▶ **Task directions**: Given the entries that follow, write out exactly the lines starting at the one containing "Acheter maintenant" and ending at the one containing "- Longueur : 20 mètres", both ends included, and only those.

▶ **Record set**:
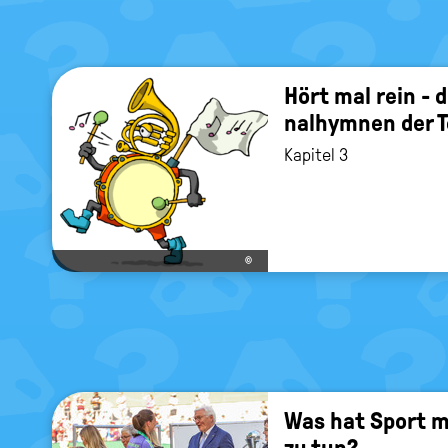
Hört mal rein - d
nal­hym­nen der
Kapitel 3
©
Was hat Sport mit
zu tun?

...

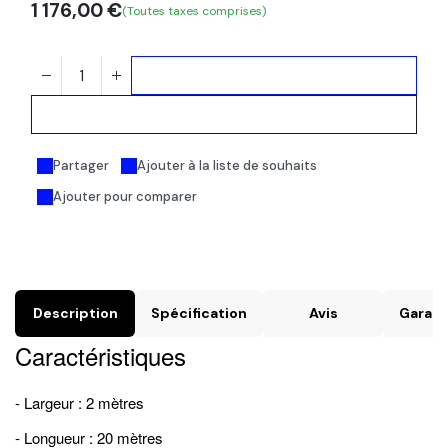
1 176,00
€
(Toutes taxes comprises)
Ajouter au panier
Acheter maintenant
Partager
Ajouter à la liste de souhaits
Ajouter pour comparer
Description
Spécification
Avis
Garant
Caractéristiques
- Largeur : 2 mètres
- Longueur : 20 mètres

▶ **Answer box**:
Acheter maintenant
Partager
Ajouter à la liste de souhaits
Ajouter pour comparer
Description
Spécification
Avis
Garant
Caractéristiques
- Largeur : 2 mètres
- Longueur : 20 mètres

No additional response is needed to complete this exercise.